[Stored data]
============
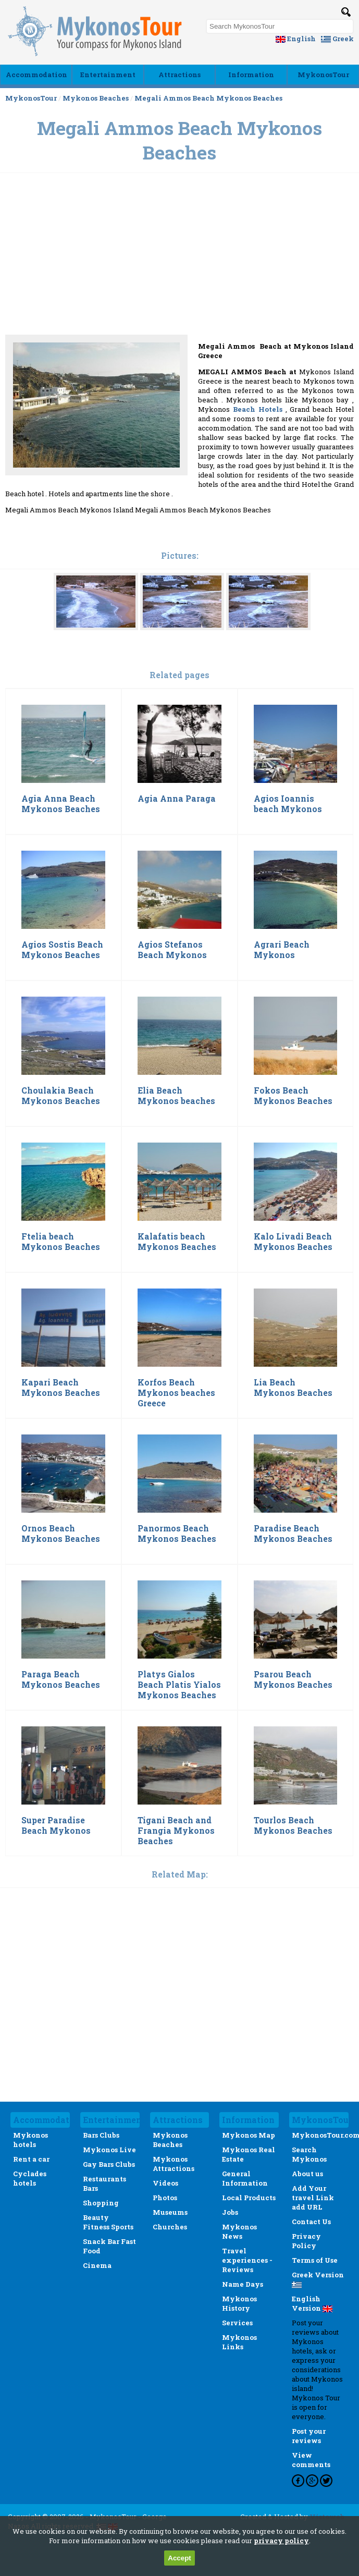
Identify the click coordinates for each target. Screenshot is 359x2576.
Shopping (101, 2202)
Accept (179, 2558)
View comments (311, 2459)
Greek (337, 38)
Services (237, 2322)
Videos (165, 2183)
============
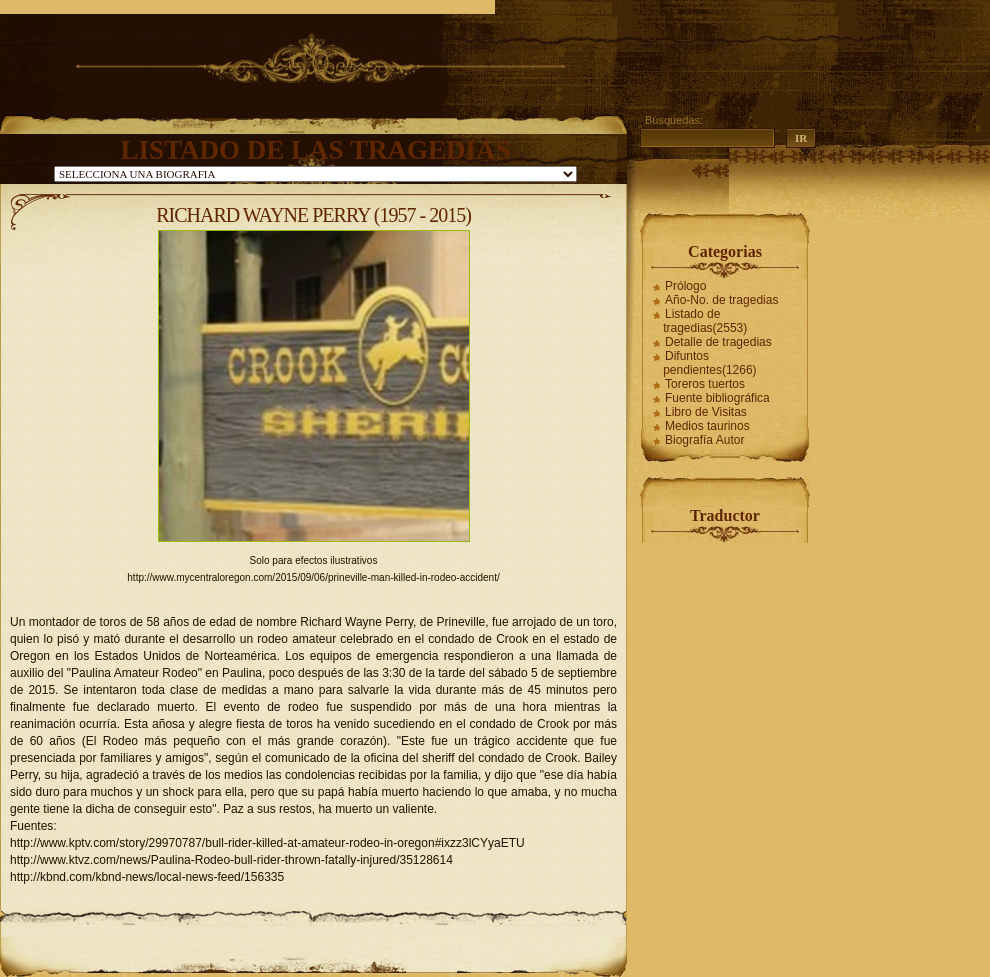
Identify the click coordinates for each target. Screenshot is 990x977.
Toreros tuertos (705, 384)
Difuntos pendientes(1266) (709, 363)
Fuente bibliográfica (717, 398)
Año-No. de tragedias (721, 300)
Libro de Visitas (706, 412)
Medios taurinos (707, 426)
============
> [What this task involves]:
The stretch of entries above that starts with the line containing "Screenshot is 359x2576." and goes on through the line containing "Videos (165, 2183)" is to be transcribed exactly, and no other line is to be transcribed.

> [Your solution]:
Identify the click coordinates for each target. Screenshot is 359x2576.
Shopping (101, 2202)
Accept (179, 2558)
View comments (311, 2459)
Greek (337, 38)
Services (237, 2322)
Videos (165, 2183)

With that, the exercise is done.